In fact, there is a slew of standalone, non-browser-based Interactive Fiction game engines like Frotz[1], Zoom[2], and Inform7[3] out there that this particular game might have been written in. And I would have had no problem playing it then.
[1] - http://frotz.sourceforge.net/
[2] - http://www.logicalshift.co.uk/unix/zoom/
[3] - http://inform7.com/
Honestly, aside from not making a point in your initial comment you chose to make it in an unnecessarily snarky manner. Completely uninteresting and irrelevant to someone saying "hey check out my game". If you don't want to check it out, then don't, it isn't necessary to share that non-information with the rest of us.
I'm sure most of us (as I can see from the extended comments on this here) would have been more than happy to have a reasonable discussion on the pros and cons of browser based distribution of applications if you had started there instead of where you did.
First, I much prefer open-source games, where I can see the code. So I would avoid binaries. And whether an app I use needs to be recompiled for some operating system other than the one I use is really not my problem.
Second, I loathe the move to making everything accessible only through the web, usually through bloated, insecure web browsers and crappy web technologies. If 99.9% of the web died tomorrow, I would be overjoyed. This includes virtually everything done in Javascript (not to mention Flash).

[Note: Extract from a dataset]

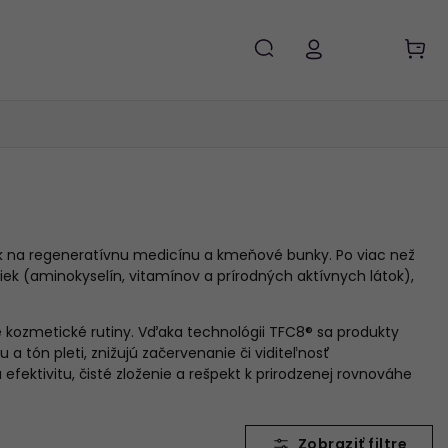
ník na regeneratívnu medicínu a kmeňové bunky. Po viac než
ek (aminokyselín, vitamínov a prírodných aktívnych látok),
té kozmetické rutiny. Vďaka technológii TFC8® sa produkty
 tón pleti, znižujú začervenanie či viditeľnosť
ektivitu, čisté zloženie a rešpekt k prirodzenej rovnováhe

Third, I've yet to hear of an exploit of a standalone Interactive Fiction engine, while Javascript browser exploits are a dime a dozen. I prefer not to make my browser more vulnerable by running untrusted, unnecessary Javascript code.

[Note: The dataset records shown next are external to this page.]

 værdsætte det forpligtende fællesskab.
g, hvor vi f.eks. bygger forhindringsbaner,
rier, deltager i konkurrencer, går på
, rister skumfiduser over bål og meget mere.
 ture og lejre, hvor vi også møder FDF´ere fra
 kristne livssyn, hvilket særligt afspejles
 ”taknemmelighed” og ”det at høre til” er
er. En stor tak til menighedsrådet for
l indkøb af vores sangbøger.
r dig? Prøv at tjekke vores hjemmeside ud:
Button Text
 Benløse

Fourth, I don't want to be tracked through spyware like GoogleAPI, thank you very much!
"Honestly, aside from not making a point in your initial comment you chose to make it in an unnecessarily snarky manner. Completely uninteresting and irrelevant to someone saying "hey check out my game"."
Except that developers did find it interesting. Like the following comment from sillysaurus[1]:
And my comment clearly generated a lot of discussion, so I feel I made a positive contribution."If you don't want to check it out, then don't, it isn't necessary to share that non-information with the rest of us. I'm sure most of us (as I can see from the extended comments on this here) would have been more than happy to have a reasonable discussion on the pros and cons of browser based distribution of applications if you had started there instead of where you did."
I should have gone in to more detail as to why I am opposed to running Javascript in my browser, and why I prefer to run standalone apps rather than web-browser apps. And had I seen the gigantic backlash that my little comment generated, I would have -- had I not gone to sleep immediately after making my comment. So I'm replying now that I'm awake. I hope my current comment helps clear up why I made my initial (all too brief and snarky) comment.
[1] - https://news.ycombinator.com/item?id=5961281
Speed of execution, and independence regarding what you can do with a browser, compared to what C/C++ offers you, especially libraries and access to the metal.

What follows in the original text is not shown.